● **DATA SECTION**:
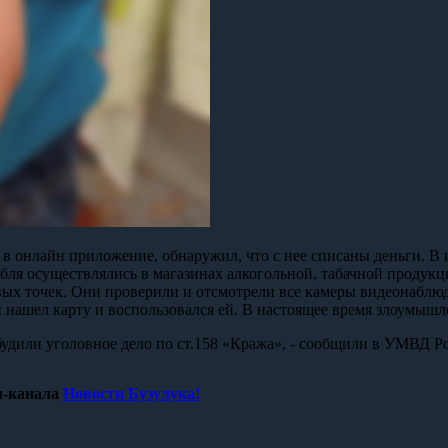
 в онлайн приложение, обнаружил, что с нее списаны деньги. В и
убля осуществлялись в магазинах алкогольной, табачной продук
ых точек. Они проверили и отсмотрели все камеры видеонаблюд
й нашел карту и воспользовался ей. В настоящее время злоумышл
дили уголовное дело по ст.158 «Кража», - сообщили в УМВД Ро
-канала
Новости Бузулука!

* * *

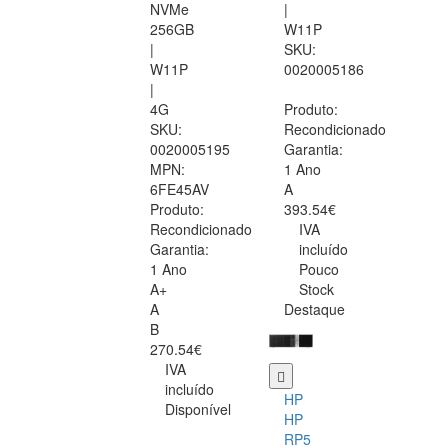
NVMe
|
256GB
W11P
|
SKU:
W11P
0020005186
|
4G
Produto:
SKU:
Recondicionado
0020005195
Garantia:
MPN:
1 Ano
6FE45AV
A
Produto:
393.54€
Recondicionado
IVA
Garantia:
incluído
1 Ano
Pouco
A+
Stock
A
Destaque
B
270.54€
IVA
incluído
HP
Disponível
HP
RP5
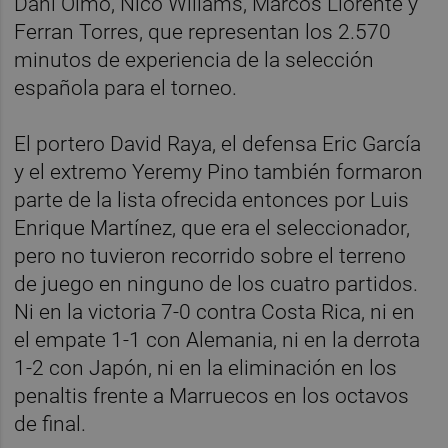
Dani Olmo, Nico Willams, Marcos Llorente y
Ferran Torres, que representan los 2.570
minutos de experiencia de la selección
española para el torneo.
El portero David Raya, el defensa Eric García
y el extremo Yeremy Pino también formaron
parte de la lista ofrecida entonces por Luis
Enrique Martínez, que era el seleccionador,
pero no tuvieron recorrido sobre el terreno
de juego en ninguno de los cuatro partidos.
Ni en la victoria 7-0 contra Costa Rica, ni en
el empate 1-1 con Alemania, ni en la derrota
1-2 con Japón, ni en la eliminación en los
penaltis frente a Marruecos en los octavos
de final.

● **TASK DESCRIPTION**:
Look above for the line with "в онлайн приложение, обнаружил, что" and the line with "Новости Бузулука!". Write out those two lines and all the lines between them, exactly, and no others.

● **WRITTEN SOLUTION**:
 в онлайн приложение, обнаружил, что с нее списаны деньги. В и
убля осуществлялись в магазинах алкогольной, табачной продук
ых точек. Они проверили и отсмотрели все камеры видеонаблюд
й нашел карту и воспользовался ей. В настоящее время злоумышл
дили уголовное дело по ст.158 «Кража», - сообщили в УМВД Ро
-канала
Новости Бузулука!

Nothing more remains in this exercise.